*** Opening Data provided ***
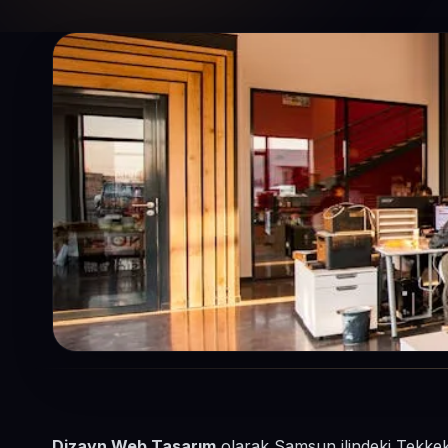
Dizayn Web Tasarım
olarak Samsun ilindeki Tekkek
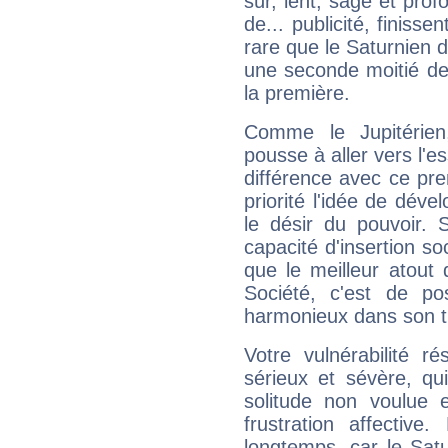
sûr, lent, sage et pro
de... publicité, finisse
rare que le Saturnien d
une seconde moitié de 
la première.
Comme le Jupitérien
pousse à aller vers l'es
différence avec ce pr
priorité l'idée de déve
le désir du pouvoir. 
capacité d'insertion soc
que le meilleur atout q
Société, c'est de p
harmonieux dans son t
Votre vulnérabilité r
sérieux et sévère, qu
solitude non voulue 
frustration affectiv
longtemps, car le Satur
*** Closing Data provided ***
- [Task objective]: The span to give again runs from the line with "priorité l'idée de déve" through the last line of the records above; reproduce it exactly and nothing more.

- [Result of this task]:
priorité l'idée de déve
le désir du pouvoir. 
capacité d'insertion soc
que le meilleur atout q
Société, c'est de p
harmonieux dans son t
Votre vulnérabilité r
sérieux et sévère, qu
solitude non voulue 
frustration affectiv
longtemps, car le Satur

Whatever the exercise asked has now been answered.